The authors investigated the molecular mechanisms that control this alignment believing that our vein to artery configuration might be a recent adaptation. Their belief is based on the observation that "lower" animals — such as fish and reptiles — which precede mammals in evolutionary history, lack parallel veins and arteries and are thus cold-blooded. Without parallel blood vessel alignment, there can be no regulation of body temperature through heat exchanged between the two vessels.
The dual system constitutes a means of thermoregulation of our body temperature.

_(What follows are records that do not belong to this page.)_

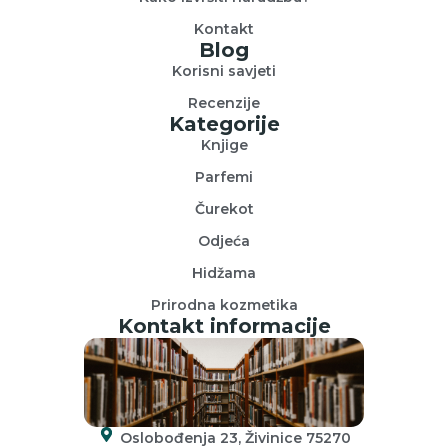
Kontakt
Blog
Korisni savjeti
Recenzije
Kategorije
Knjige
Parfemi
Čurekot
Odjeća
Hidžama
Prirodna kozmetika
Kontakt informacije
Oslobođenja 23, Živinice 75270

Blood vessel alignment is an elegant interplay to reduce body heat loss.
Highlights
• Apelin or APJ mutant mice have abnormal arterial-venous (A-V) alignment
• Apelin from arterial endothelial cells (ECs) induces chemotaxis of APJ+ venous ECs
• Venous ECs induce neutrophil production of MMP-9, allowing for EC migration
• Mice with defective A-V alignment have defects in thermoregulation
Abstract
Molecular pathways regulating the development of arterial and venous endothelial cells (ECs) are now well established, but control of parallel arterial-venous alignment is unclear. Here we report that arterial-venous alignment in the skin is determined by apelin receptor (APJ) expression in venous ECs. One of the activators of APJ is apelin. We found that apelin is produced by arterial ECs during embryogenesis, induces chemotaxis of venous ECs, and promotes the production of secreted Frizzled-related protein 1 (sFRP1) by APJ+ ECs. sFRP1 stimulates matrix metalloproteinase production by Ly6B.2+ neutrophil-like cells located between the arteries and veins, resulting in remodeling of extracellular matrices to support venous displacement. Moreover, using apelin- or APJ-deficient mice, which exhibit arterial-venous disorganization, we found that arterial-venous alignment is involved in thermoregulation, possibly by regulating countercurrent heat exchange. We hypothesize that the evolution of parallel juxtapositional arterial-venous alignment was an adaptation to reduce body heat loss.